Monday, April 13, 2009

The Watcom Restatement

The name "Watcom" dates back to 1981 when a company of that name was formed. In 1988 Watcom created the PACEBase SQL Database System Version 1. Today that product has become... wait for it... SQL Anywhere 11.0.1, and Watcom has become iAnywhere Solutions.

Along the way, long before and long after PACEBase was created, Watcom gained and retained a powerful reputation summed up in this simple rule:

(1) The Watcom Rule: Watcom does things the way they should be done.
That isn't just a slogan, it has important implications for determining how SQL Anywhere works. Sometimes you don't have to look it up in the docs, you just have to apply first principles:
(2) The Watcom Implication: If you want to know how Watcom does something, simply determine how it should be done.
Sadly, life is not a box of chocolates, there is a dark side to The Watcom Rule:
(3) The Watcom Restatement: If you determine how something should be done, but it differs from the way Watcom does it, you got it wrong.
Here's the story of my personal (re)discovery of the dark side: There I am, working on the scripts for a client presentation:
   The World's Fastest Simplest And Most Complete 
End-to-End
Single-Machine
Demonstration Of
SQL Anywhere High Availability
Along the way, while testing and retesting, stopping and starting and crashing and restarting and connecting and reconnecting, I noticed some interesting behavior. Here's what I reported...
(1) Make an 11.0.1.2052 (EBF) dbisql.com connection to the current HA primary database for update OLTP activity.

(2) Make an 11.0.1.2052 (EBF) dbisql.com connection to the current HA secondary database for read-only OLAP activity.

(3) Leave both dbisql.com windows open.

(4) Kill the primary, then restart it. The original secondary is now the primary, and the original primary is now the secondary.

(5) See that both dbisql windows are still active, and apparently "still connected" from an end-user point of view. That's nice. Confusing and surprising to me, but nice.

(6) Look at the properties: dbisql window 1 is now connected to the NEW PRIMARY (different actual server)... that is as it should be.

(7) HOWEVER, dbisql window 2 is connected to the same actual server it used to be, and that server is now the NEW PRIMARY... and it is updatable.

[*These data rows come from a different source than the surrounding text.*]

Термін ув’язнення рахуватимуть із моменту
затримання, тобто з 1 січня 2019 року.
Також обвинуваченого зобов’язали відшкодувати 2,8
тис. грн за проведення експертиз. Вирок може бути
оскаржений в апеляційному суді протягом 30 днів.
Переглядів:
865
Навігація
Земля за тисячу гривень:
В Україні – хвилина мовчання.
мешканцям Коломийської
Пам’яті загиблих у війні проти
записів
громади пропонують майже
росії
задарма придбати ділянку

Somehow, I don't think a failover should cause all the OLTP and OLAP sessions to share the same server.

Followup...

I just confirmed the behavior: a dbisql connection to a read-only secondary does not follow the failover swap to the new read-only secondary, but establishes (retains?) a connection to the new updatable primary.
If you didn't follow all that, here's some background: High Availability means having two identical but separate servers, with identical but separate databases. One server is the primary, and it accepts connections that can perform updates. The other server is the secondary or mirror, and the "high availability" feature makes sure its database is automatically synchronized in real time with the primary database. The secondary server doesn't allow updates... until it becomes primary... and that happens automatically when the primary crashes... that process is called failover.

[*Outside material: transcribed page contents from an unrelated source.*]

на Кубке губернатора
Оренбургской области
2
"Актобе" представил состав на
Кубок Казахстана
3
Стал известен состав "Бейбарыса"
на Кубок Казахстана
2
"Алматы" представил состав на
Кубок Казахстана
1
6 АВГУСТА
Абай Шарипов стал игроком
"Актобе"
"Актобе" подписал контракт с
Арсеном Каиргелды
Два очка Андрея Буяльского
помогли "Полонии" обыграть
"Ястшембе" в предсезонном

Those are the basics of High Availability, SQL Anywhere's had it for years. What's new in Version 11 is read-only access to the secondary server; e.g., you can make use of the otherwise "wasted" secondary server to run read-only (e.g., OLAP) queries, thus offloading work from the busy (OLTP) primary server.

And here's what I was noticing: If you start server1 as the primary, and server2 as the secondary, and make an OLTP update connection to the primary and an OLAP read-only connection to the secondary, and then stop server1 so that server2 becomes the primary, the OLAP connection doesn't get dropped... it continues working on server2 even though that is now the primary. The OLTP connection does get dropped (this is expected), and it must reconnect, this time to... wait for it... server2 which is the new updatable primary.

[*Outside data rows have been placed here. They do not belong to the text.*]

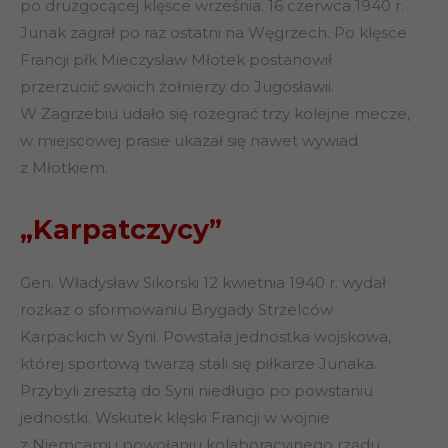
po druzgocącej klęsce września. 16 czerwca 1940 r.
Junak zagrał po raz ostatni na Węgrzech. Po klęsce
Francji płk Mieczysław Młotek postanowił
przerzucić swoich żołnierzy do Jugosławii.
W Zagrzebiu udało się rozegrać trzy kolejne mecze,
w miejscowej prasie ukazał się nawet wywiad
z Młotkiem.
„Karpatczycy”
Gen. Władysław Sikorski 12 kwietnia 1940 r. wydał
rozkaz o sformowaniu Brygady Strzelców
Karpackich w Syrii. Powstała jednostka wojskowa,
której sportową twarzą stali się piłkarze Junaka.
Przybyli zresztą do Syrii niedługo po powstaniu
jednostki. Wskutek klęski Francji w wojnie
z Niemcami i powołaniu kolaboracyjnego rządu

In other words, the OLTP and OLAP connections are all now on the same server: server2, the new primary. Nothing changes if you restart server1; it becomes the new secondary, and all the connections remain on server2.

So... I thought this was... a bug.

I thought the OLAP connections should be dropped, and not allowed to reconnect until a read-only secondary server became available, in this case when server1 was restarted.

But I was wrong... it's not a bug, it's a feature...
"This is expected and intended behaviour. The connection to the mirror server is retained if a failover occurs and the mirror becomes primary. It seems arbitrary to disrupt that connection's work and force it to reconnect."
Of course, there are exceptions to every rule, and if you REALLY don't want the OLAP and OLTP connections to share the same server, there are ways around that... but it's YOUR decision... the Watcom way is to leave as many connections connected as possible, and that's the right default.

1 comment:

Anonymous said...

I't' very interesting for me to find more detailed history of watcom software. Especially information about evolution of well known products like watcom c compiler and watcom database. Also interesting to know about most interesting perosnalities in watcom and iAnywhere team e.t.c.